Note 5: The winners from this case are homeowners’ associations and the developers who control them. Developer control is significant in Mississippi because the developer can draft the covenants so that the developer controls the association as long as the developer owns one lot in the subdivision. The developer can even extend its control beyond the date of its ownership by committing the HOA to long-term contracts with the developer or its affiliates for maintenance or other services on terms favorable to the developer. In other states the developer is required to turn over control of the HOA to the other owners of lots in the subdivision after the developer has sold a certain percentage of the lots, and the HOA board has the right to terminate contracts entered into by the developer with itself or its affiliates on above-market terms.

Note 6: Losers from this case include lenders who make loans secured by lots subject to subdivision covenants. Some covenants provide that holders of first-priority deeds of trust who foreclose do not have to pay assessments imposed by the covenants, but some, including apparently the covenants in the Loblolly case, do not. If the covenants do not contain an exception for lenders, then if the lender forecloses on its deed of trust and purchases the property at the foreclosure sale, the lender will have to pay the subdivision assessments, regardless of whether its deed of trust was recorded before or after the covenants. A construction lender may be able to make its advances subject to approval of the covenants, but if the owner subsequently changes the covenants without the lender’s consent, the lender’s foreclosure will be subject to the revised covenants, though the lender may have an action for breach of covenant.

Note 7: Does this case change the priority of an HOA’s lien for assessments?
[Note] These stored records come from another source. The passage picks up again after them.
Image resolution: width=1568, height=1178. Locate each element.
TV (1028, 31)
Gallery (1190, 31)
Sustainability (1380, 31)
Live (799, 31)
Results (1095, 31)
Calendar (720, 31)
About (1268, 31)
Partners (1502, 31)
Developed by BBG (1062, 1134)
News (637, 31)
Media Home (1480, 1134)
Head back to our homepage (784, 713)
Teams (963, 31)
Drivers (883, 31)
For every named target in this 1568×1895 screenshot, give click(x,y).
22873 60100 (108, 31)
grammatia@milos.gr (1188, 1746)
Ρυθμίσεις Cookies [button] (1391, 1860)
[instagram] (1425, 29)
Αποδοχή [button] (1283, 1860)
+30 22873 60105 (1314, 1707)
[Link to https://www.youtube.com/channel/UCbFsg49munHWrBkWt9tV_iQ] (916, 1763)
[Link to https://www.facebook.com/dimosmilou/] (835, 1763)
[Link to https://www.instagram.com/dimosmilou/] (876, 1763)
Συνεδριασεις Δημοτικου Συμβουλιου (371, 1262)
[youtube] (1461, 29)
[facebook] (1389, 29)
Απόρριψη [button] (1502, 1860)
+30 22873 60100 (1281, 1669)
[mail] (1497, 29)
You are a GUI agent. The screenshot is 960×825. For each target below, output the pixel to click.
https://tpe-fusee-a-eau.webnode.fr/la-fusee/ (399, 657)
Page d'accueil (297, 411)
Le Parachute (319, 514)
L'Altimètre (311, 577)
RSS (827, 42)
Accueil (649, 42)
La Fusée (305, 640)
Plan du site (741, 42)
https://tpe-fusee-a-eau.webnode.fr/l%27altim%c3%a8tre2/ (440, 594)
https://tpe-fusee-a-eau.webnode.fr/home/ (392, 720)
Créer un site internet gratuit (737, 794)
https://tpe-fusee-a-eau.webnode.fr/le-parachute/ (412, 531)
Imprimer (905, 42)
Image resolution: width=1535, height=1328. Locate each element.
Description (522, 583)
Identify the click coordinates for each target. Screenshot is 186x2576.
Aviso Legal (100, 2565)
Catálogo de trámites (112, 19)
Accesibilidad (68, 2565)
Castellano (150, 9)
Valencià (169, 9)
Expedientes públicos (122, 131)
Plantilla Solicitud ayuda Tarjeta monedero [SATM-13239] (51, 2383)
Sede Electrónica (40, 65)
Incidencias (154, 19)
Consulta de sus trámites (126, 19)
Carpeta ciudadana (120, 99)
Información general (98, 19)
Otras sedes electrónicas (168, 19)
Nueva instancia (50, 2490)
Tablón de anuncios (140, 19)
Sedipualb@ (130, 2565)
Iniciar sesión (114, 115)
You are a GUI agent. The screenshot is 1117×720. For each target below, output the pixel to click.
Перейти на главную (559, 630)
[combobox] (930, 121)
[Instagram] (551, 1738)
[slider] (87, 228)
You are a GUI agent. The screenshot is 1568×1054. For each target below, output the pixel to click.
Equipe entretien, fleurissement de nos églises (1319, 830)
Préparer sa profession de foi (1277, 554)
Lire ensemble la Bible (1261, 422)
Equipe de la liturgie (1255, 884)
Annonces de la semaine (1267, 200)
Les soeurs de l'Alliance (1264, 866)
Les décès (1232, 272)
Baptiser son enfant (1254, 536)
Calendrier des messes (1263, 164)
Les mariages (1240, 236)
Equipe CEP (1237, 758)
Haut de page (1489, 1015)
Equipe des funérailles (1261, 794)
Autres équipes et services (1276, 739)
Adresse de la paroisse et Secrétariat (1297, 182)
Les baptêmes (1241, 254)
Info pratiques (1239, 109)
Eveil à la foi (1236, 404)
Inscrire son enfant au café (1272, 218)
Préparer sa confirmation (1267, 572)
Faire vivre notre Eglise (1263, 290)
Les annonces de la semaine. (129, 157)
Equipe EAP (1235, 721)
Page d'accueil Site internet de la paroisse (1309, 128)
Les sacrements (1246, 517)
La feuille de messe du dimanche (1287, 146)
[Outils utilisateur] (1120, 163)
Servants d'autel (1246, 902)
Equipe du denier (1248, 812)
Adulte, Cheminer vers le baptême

Mississippi law on HOA liens, how an HOA can enforce its liens, and the priority of the lien, is scant. If, under Loblolly, the foreclosure of a prior deed of trust does not extinguish HOA covenants, does that same immunity from foreclosure extend to one who purchases land when an HOA forecloses on its lien? To put it another way, does the purchaser at an HOA lien foreclosure sale essentially take free of the prior deed of trust?